2022-09-09 19:15:00 | 哲学
知識の木

 アダムとイヴの伝説によれば、人間が最初の統一を去るようになった誘惑は蛇によって人間にやってきたことになっています。

 しかし実際は、「対立」へ足をふみ入れること、すなわち意識の目覚めは人間自身のうちにあるのであって、このことは、あらゆる人のうちで繰り返されている歴史なのです。
  ヘーゲル「小論理学§24
 ランベール画「善悪の樹」
  
 
 生命と知識

 わたしたちは知識を得るために分析・分解します。わたしたちは知覚のうちに、多くの要素からなる具体的なものを持っています。

 知識を得るためわたしたちはそれらの緒要素を、まるで玉ねぎの皮でもはぐように分解するのです。そして分解ということ以外には何もつけ加えないと考えています。

 しかし実際には「知覚」を「思想」に変えているのです。具体的なものを抽象的なものに変えているのです。

 もし具体的なもの、統一的なもののみが「生命あるもの」なら、このような方法は同時に生命あるものを殺していることになるのです。 
        同§38

 多くの人は、認識するということは与えられた具体的な対象を抽象的な要素に分解し、これらを個々別々に観察する以外なにもすることができないと言う。

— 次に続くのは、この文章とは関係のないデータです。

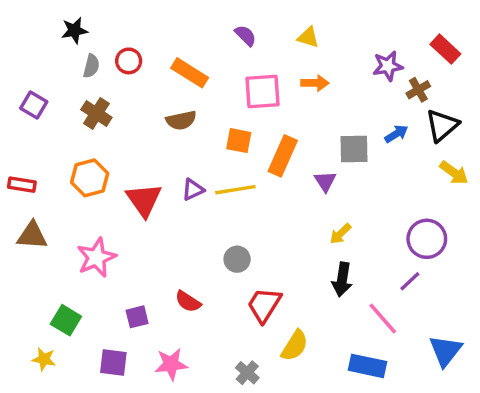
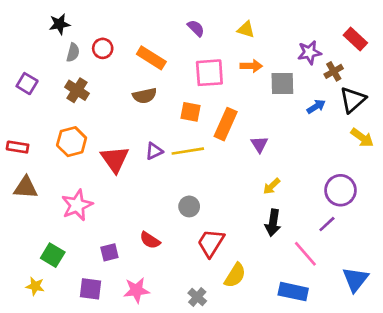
gray square: (354, 149) -> (282, 84), moved

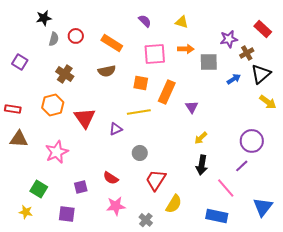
brown cross: (77, 90) -> (65, 74), moved
purple triangle: (154, 151) -> (116, 129), moved
pink star: (136, 290) -> (116, 206), moved

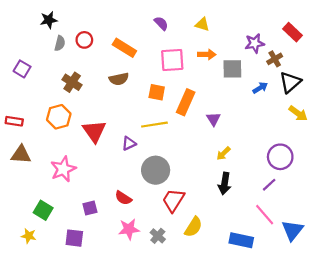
gray circle: (140, 153) -> (156, 170), size x1.6
pink line: (226, 188) -> (265, 215), moved
gray cross: (146, 220) -> (158, 236), moved

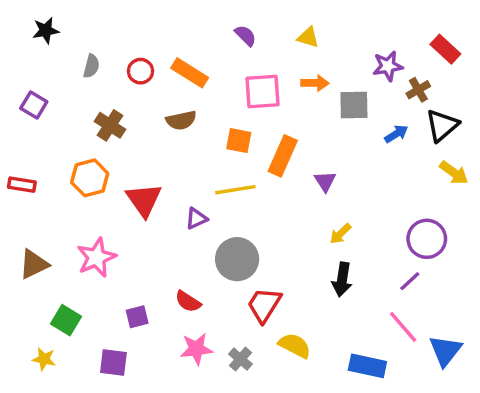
black star: (49, 20) -> (46, 30), moved
red circle: (84, 40) -> (141, 71), moved
brown triangle: (21, 155) -> (34, 264), moved, turned -30
yellow semicircle: (193, 227) -> (295, 346), turned -95

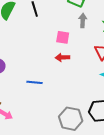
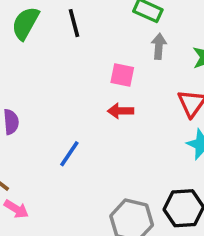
blue line: (35, 82) -> (69, 154), turned -63

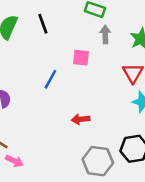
red arrow: (121, 111) -> (81, 119), moved
blue line: (69, 154) -> (50, 79), moved

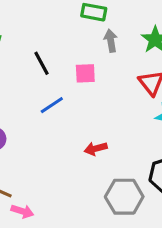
black line: (43, 24) -> (41, 63), moved
blue line: (50, 79) -> (52, 105), turned 36

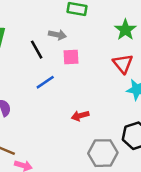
gray arrow: (111, 41) -> (57, 35), moved, turned 112

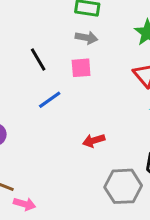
gray arrow: (57, 35) -> (86, 38), moved

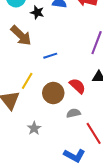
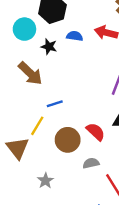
blue line: (50, 56) -> (55, 104), moved

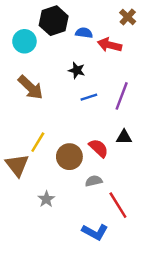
blue semicircle: (75, 36) -> (84, 33), moved
black star: (49, 47) -> (77, 70), moved
blue line: (55, 104) -> (89, 97), moved

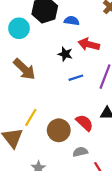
red arrow: (109, 45) -> (89, 44), moved

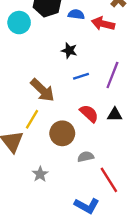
red arrow: (89, 44) -> (103, 24), moved
brown arrow: (24, 69) -> (42, 90), moved
red semicircle: (85, 123) -> (89, 113), moved

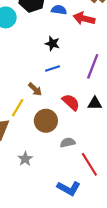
blue line: (81, 76) -> (52, 69), moved
brown arrow: (42, 90) -> (35, 89), moved, size x0.6

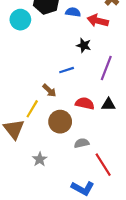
black star: (52, 44) -> (84, 45), moved
red semicircle: (71, 102) -> (85, 103), turned -30

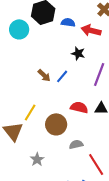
blue line: (67, 70) -> (62, 76), turned -32
brown arrow: (49, 91) -> (44, 75), moved

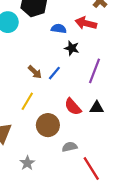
blue semicircle: (68, 22) -> (59, 29), moved
red semicircle: (79, 107) -> (73, 107), turned -144
yellow line: (30, 112) -> (27, 101), moved

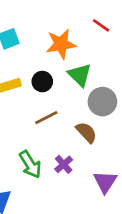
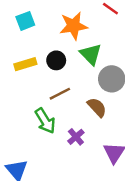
green arrow: (30, 164) -> (45, 121), moved

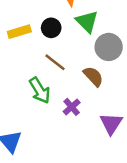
brown line: (60, 94) -> (55, 62), turned 65

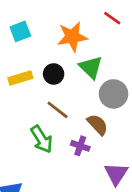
purple cross: (72, 107) -> (80, 146), moved, turned -30

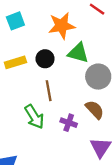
green triangle: (91, 67) -> (78, 53), turned -30
brown line: (58, 110) -> (49, 91), turned 42
brown semicircle: (98, 125) -> (95, 110), moved

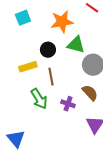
yellow rectangle: (15, 62) -> (28, 67), moved

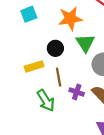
green triangle: (76, 45) -> (85, 43), turned 42
purple cross: (68, 104) -> (77, 92), moved

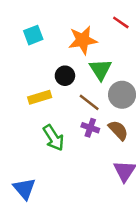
brown line: (59, 77) -> (89, 102), moved, turned -42

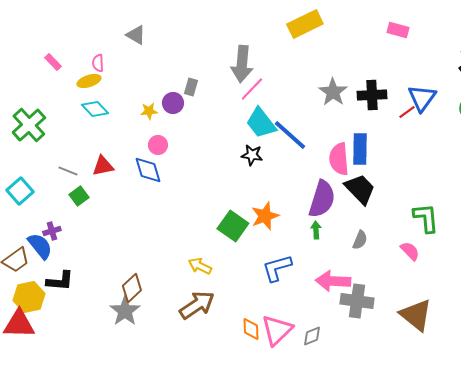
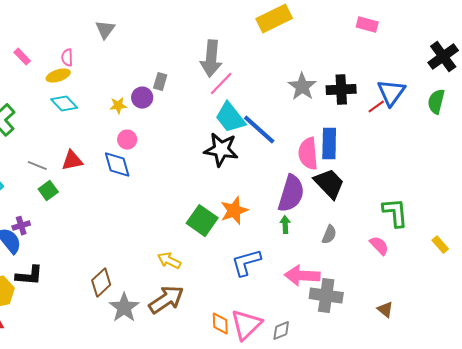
gray triangle: (136, 35) -> (105, 30), turned 35
black star: (252, 155) -> (221, 150), size x1.6
gray star: (125, 311) -> (124, 308), moved
brown triangle: (416, 315) -> (385, 310), size x0.5

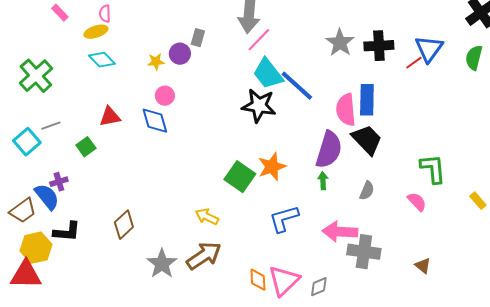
gray line: (37, 166) -> (51, 126), moved, turned -42
brown diamond: (101, 283) -> (124, 225), moved

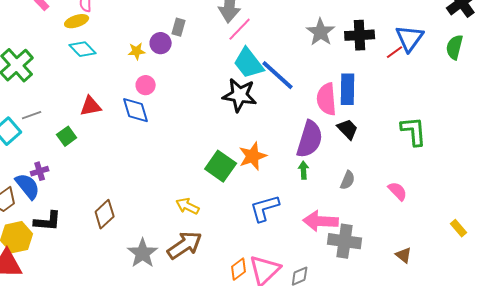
black trapezoid: (367, 140) -> (348, 129), size x0.7
green L-shape: (433, 169) -> (414, 131), moved
yellow rectangle: (478, 201) -> (459, 228), moved
orange diamond: (258, 280) -> (239, 269), turned 55

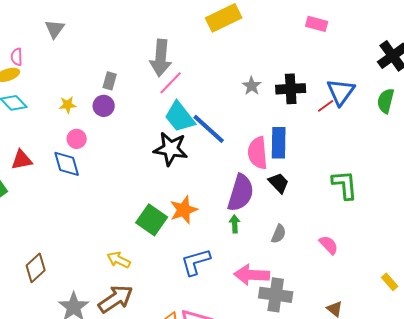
gray star: (321, 32) -> (252, 86), size x0.7
purple circle: (161, 43) -> (104, 106), moved

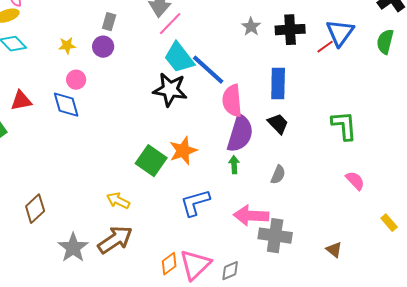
pink semicircle: (258, 153) -> (232, 101), moved
pink semicircle: (329, 245) -> (355, 181), moved

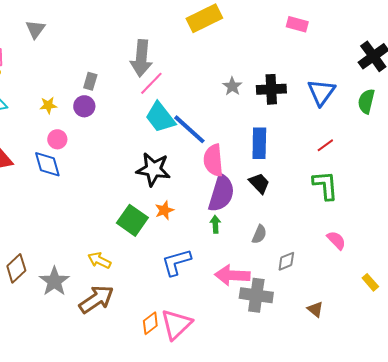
red line: (325, 47) -> (325, 145), moved
black star: (170, 90) -> (153, 169), moved
orange star: (183, 151) -> (164, 210), size x0.7
gray star: (73, 248) -> (54, 281), moved
gray diamond: (230, 271) -> (286, 261), moved

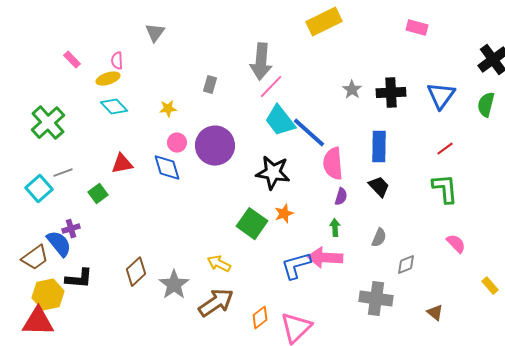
purple circle: (84, 106) -> (215, 146), moved, size x1.8
purple semicircle: (221, 193) -> (341, 197), size x0.5
pink arrow: (232, 275) -> (325, 258), moved
orange diamond: (150, 323) -> (260, 318), moved

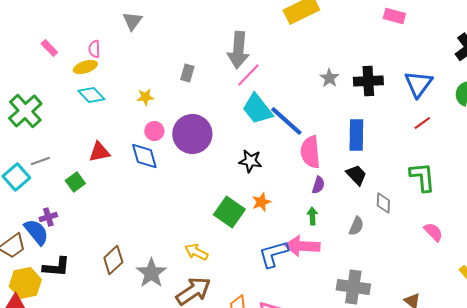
red line: (445, 149) -> (422, 123), moved
black star: (273, 173) -> (250, 161), size x0.7
gray diamond: (406, 265) -> (383, 203), moved, turned -65

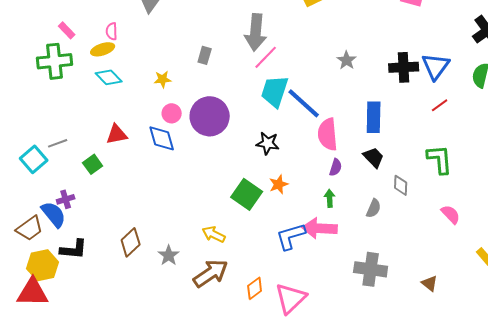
black cross: (368, 81) -> (404, 67), moved
cyan trapezoid: (257, 109) -> (275, 91), turned 56
green cross: (25, 111) -> (55, 61), moved, turned 36
gray star: (151, 273) -> (169, 255), size x0.7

 しかし、こうした方法が事物を変化させるものであり、あるがままに事物をつかもうとする認識は、そのさい自己矛盾におちいることはすぐわかります。

 たとえば、化学者は一片の肉をレトルトに入れて、それをさまざまな方法で処理し、それが窒素、炭素、水素などから成っていることがわかったと言います。

 しかし、これら抽象的な素材はもはや決して肉ではないのです。経験的心理学者がある行為を観察し、そこにおいて示されるさまざまな側面を分解して、これらをあくまで分離する場合も同じです。分析の対象は、いわば、人がその皮を一枚一枚はいでいくタマネギのように取り扱われているのです。
         同 § 227

 たとえば、生きた肉体の肢体や器官は、単に部分とのみみるべきものではありません。なぜならそれらは、それらの統一のうちにおいてのみ、肢体や器官であって、決して統一に無関係なものではないからです。それらは、解剖学者の手にかかるとき、はじめて単なる諸部分となるのであり、解剖学者が取り扱うのは、もはや生きた肉体ではなくて、死体にすぎないのです。  同§136

 肉体の個々の分肢はその統一によってのみ、また統一との関係においてのみ、それらがあるところのものであります。たとえば、身体から切り離された手は、すでにアリストテレスも言っているように、名の上でのみ手であるにすぎず、事実においてはそうでありません。  同§216

ランベール画「善悪の樹」


 知識の木の実

 わたしたちが知識の木の実を食べるとき、すなわち反省により意識が知識へと変わるとき、現実であったものが観念的となり、具体的であったものが抽象的になり「一」であったものが「多」となります。

 ここにおいて一方に神あれば一方に世界あり、一方に我あれば一方に物あり、すべての物は互いに相対し、すべての物は対立するようになるのです。

西田幾多郎「善の研究」四篇四章より

西田 幾多郎(にしだ きたろう、1870 - 1945は、日本の哲学者。著書に『善の研究』などがある。